Scalia made a comment that goes to the heart of something I've been pondering over the last couple of months.

The 70-year-old justice said the public, through elected legislatures _ not the courts _ should decide watershed questions such as the legality of abortion.

A couple of months ago, I read an article in the Economist that pointed out that Europe doesn't go through the heartwrenching debates concern abortion or gay rights etc. He made the point that these issues had been decided in the countries' legislative bodies and not the courts. After reading that article, I wondered if we were making a mistake.

When a legislative body decides an issue, it is done by a representive body and has more of a finality to the issue than when it is decided by a select, unelected few.

This issue is highlighted by the actions of South Dakota regarding Abortion. South Dakota has a process in place where a law can be placed on the ballot to be overturned by gathering petitions. it is a step that I believe should be taken along with the court process. If South Dakota rejects the draconian actions of the legislature, it will IMHO carry more weight than a Supreme Court decision.

2 Comments:

At 8:25 PM, Kevin said...

The problem which Scalia sidesteps is that our elected legislatures have very rarily exhibited the courage to address civil rights issues on their own. That's why courts have so often had to step in.

That said, I agree about the value and weight of citizens stepping in and forcing the issue, as long as it's all done within the framework of our constitution and the rights it preserves for all of us regardless of race, creed, gender or whatever other distinguishing characteristic one wishes to cite. Which is to say that tyranny of the majority is an ever present danger, and one which the Founders foresaw when they wisely created the courts and made the justices unelected and lifetime terms. It's all about balance of power.

 
At 11:35 PM, Kevin Carson said...

Scalia's position demonstrates the confusion of just what Federalist Society/AEI types mean by "originalism." Deference to the original understanding of the Constitution, and deference to the will of contemporary elected legislatures, are two different things.
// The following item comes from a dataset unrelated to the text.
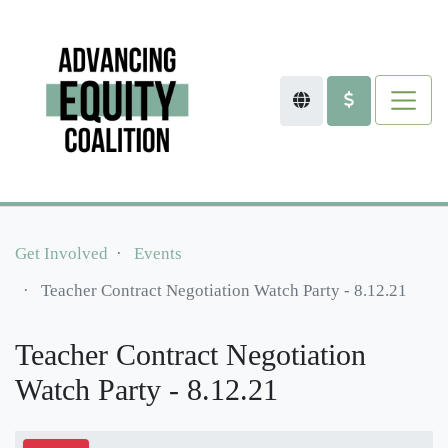
Get Involved
Events
Teacher Contract Negotiation Watch Party - 8.12.21
Teacher Contract Negotiation
Watch Party - 8.12.21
When it comes to (say) Fourth Amendment restraints on search and seizure mean, the political judgment of Congress be damned.

Another problem with Scalia's Originalism Lite is that it's consistent with a view of executive war powers comparable to receiving a fasces from the Roman Senate. His view of the "inherent powers" of the C-in-C owe an awful lot to the kind of "judicial activism" in Quirin and Curtiss-Wright.